# [What you have to do]
In the data below, find the line with "Accepter (83, 721)" and output it along with every later line, exactly, but not the pictures.

(Information given)

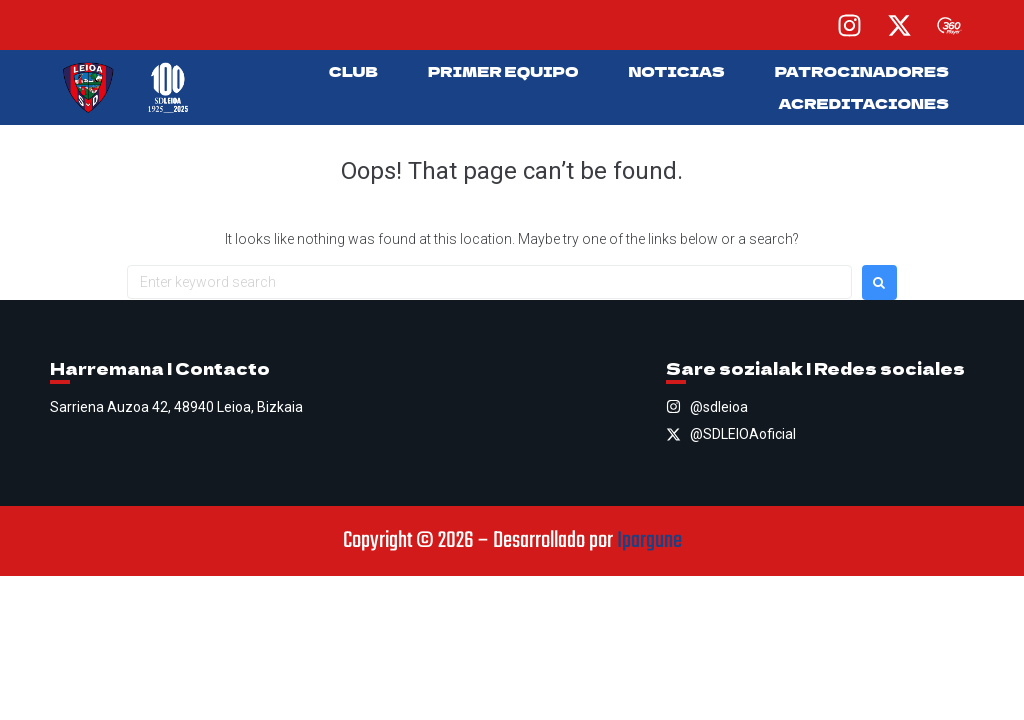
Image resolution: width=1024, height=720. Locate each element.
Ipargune (649, 541)
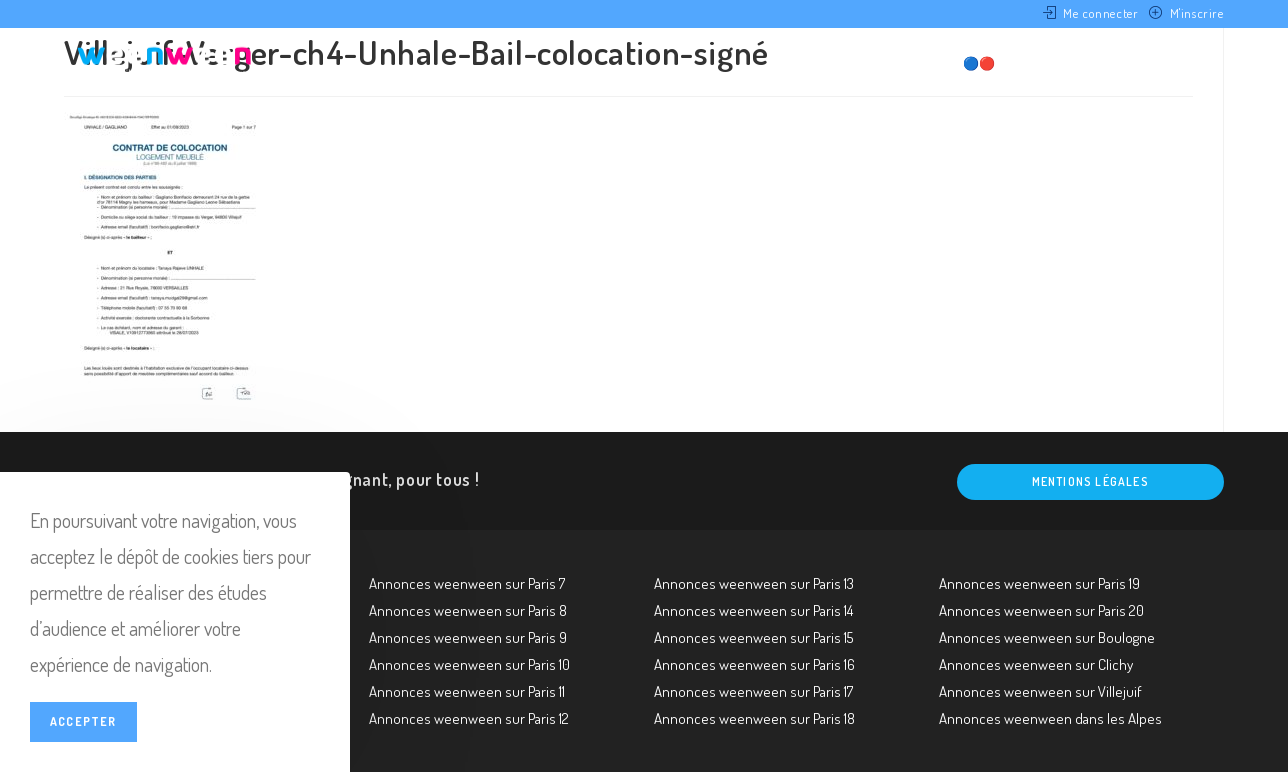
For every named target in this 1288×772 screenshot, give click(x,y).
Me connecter (1100, 13)
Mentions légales (1090, 481)
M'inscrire (1197, 13)
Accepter (83, 721)
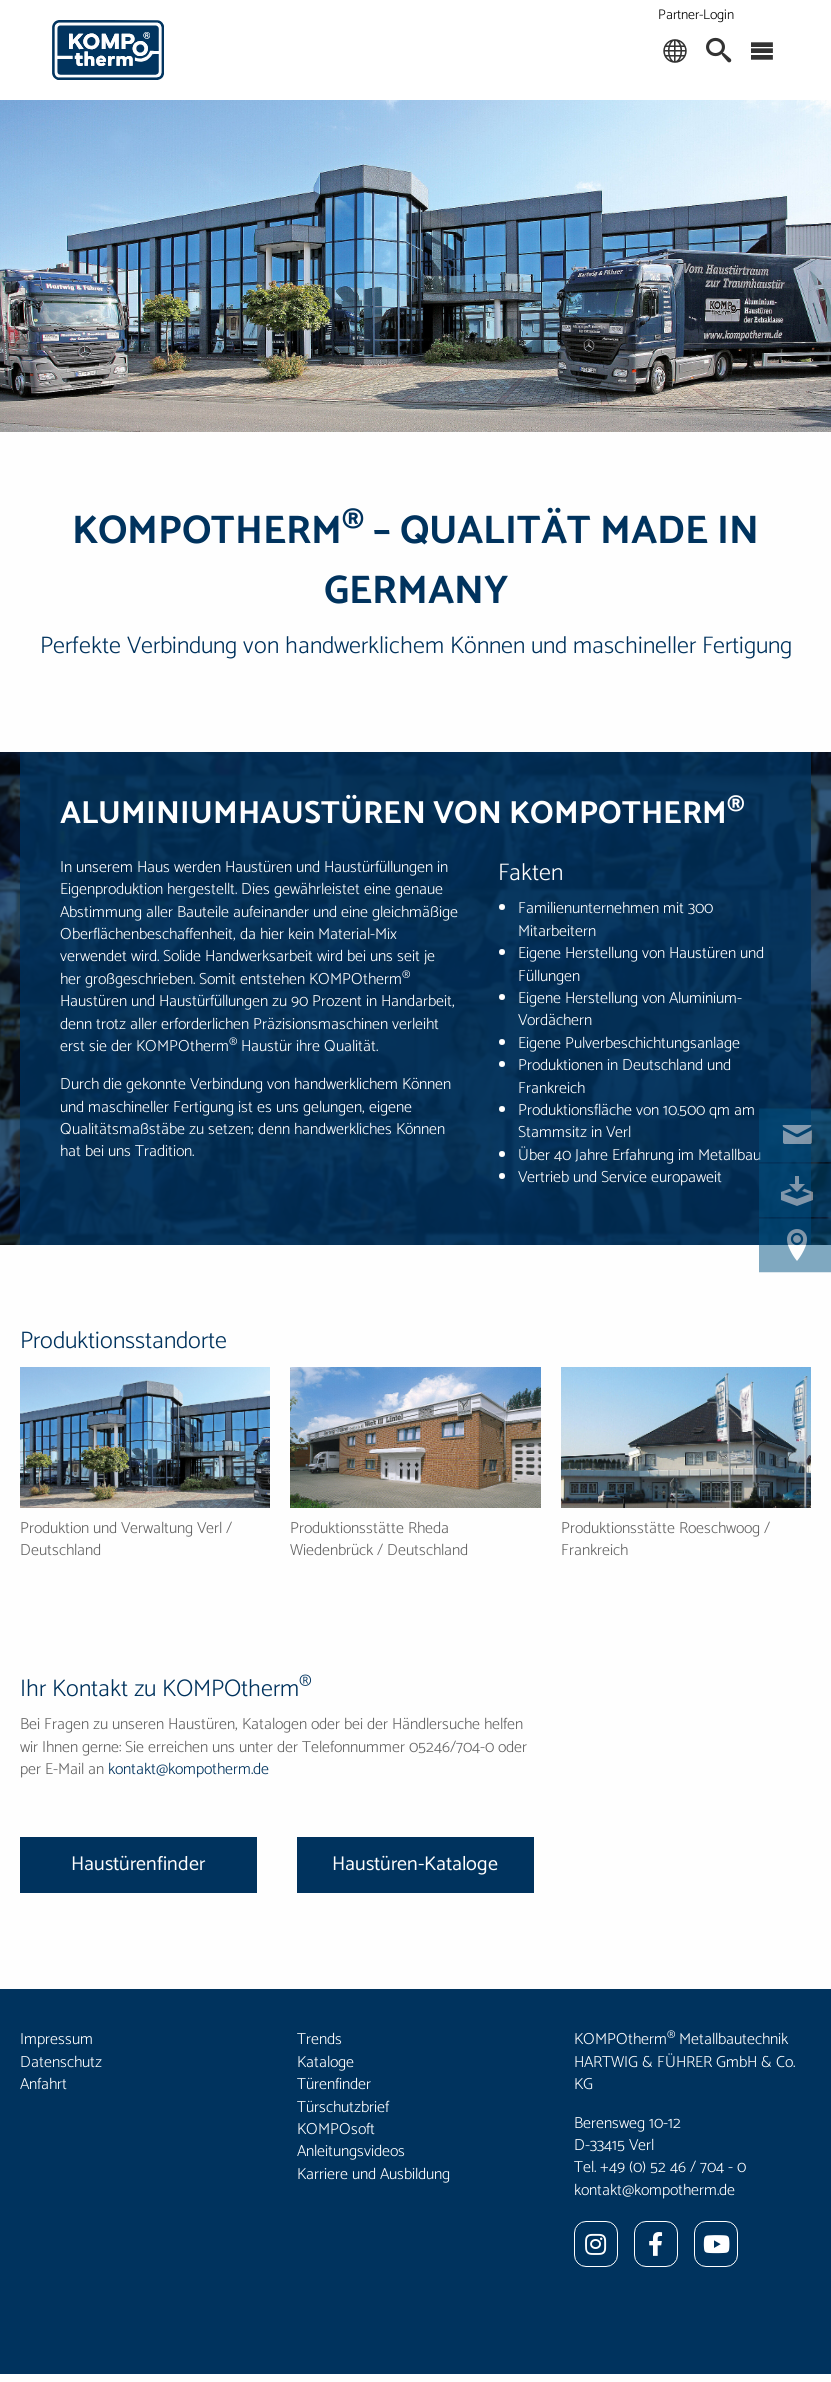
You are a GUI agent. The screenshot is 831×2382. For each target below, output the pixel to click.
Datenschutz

(End Information given)

# [Written solution]
Accepter (83, 721)
You are a GUI agent. The screenshot is 831×2382. For each target below, output the pixel to click.
Datenschutz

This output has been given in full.